> **What to do**
Each line of the data that includes "policy" must be copied.

**** Records for the task ****

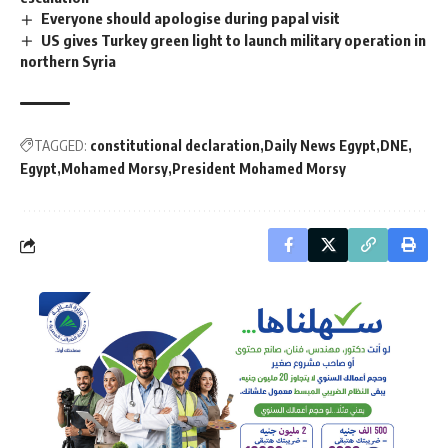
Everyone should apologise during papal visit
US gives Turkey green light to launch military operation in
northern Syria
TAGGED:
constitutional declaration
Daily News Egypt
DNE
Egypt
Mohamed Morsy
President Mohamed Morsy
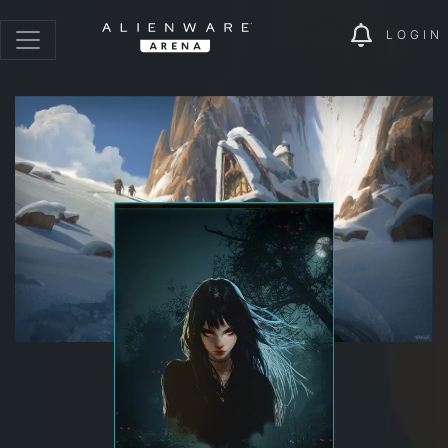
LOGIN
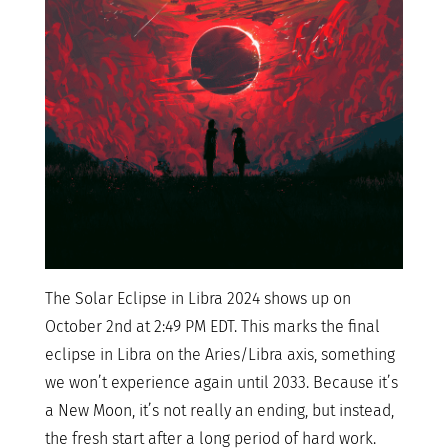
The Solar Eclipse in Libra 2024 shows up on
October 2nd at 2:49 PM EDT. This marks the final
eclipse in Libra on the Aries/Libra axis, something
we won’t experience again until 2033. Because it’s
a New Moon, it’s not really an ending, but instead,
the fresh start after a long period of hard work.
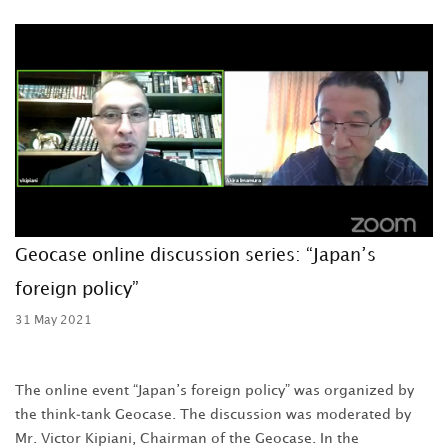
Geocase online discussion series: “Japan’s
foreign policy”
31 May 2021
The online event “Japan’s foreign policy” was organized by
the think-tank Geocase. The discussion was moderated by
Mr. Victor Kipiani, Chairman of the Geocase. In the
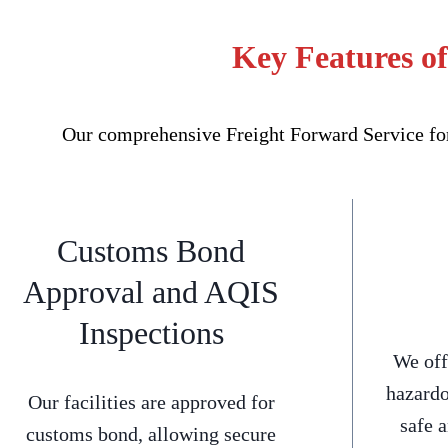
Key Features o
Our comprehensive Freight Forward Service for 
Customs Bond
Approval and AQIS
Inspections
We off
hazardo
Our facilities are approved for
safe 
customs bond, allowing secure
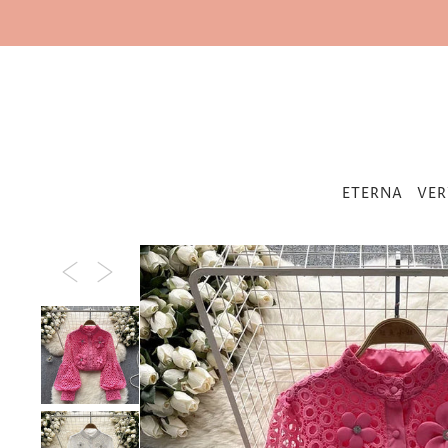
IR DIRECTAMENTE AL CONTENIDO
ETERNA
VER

****

> **Completed task**
foreign policy”
The online event “Japan’s foreign policy” was organized by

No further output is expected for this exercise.